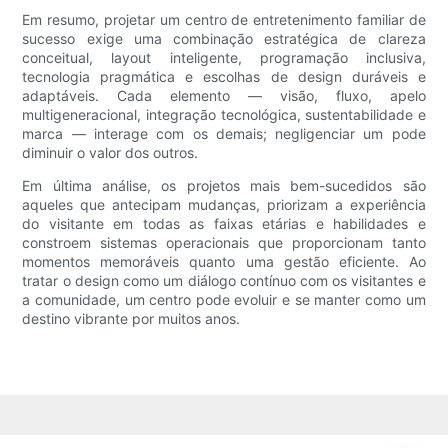
Em resumo, projetar um centro de entretenimento familiar de
sucesso exige uma combinação estratégica de clareza
conceitual, layout inteligente, programação inclusiva,
tecnologia pragmática e escolhas de design duráveis ​​e
adaptáveis. Cada elemento — visão, fluxo, apelo
multigeneracional, integração tecnológica, sustentabilidade e
marca — interage com os demais; negligenciar um pode
diminuir o valor dos outros.
Em última análise, os projetos mais bem-sucedidos são
aqueles que antecipam mudanças, priorizam a experiência
do visitante em todas as faixas etárias e habilidades e
constroem sistemas operacionais que proporcionam tanto
momentos memoráveis ​​quanto uma gestão eficiente. Ao
tratar o design como um diálogo contínuo com os visitantes e
a comunidade, um centro pode evoluir e se manter como um
destino vibrante por muitos anos.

Task requirements:
State in a single number how many lines in the data include the word "como".

Your solution:
2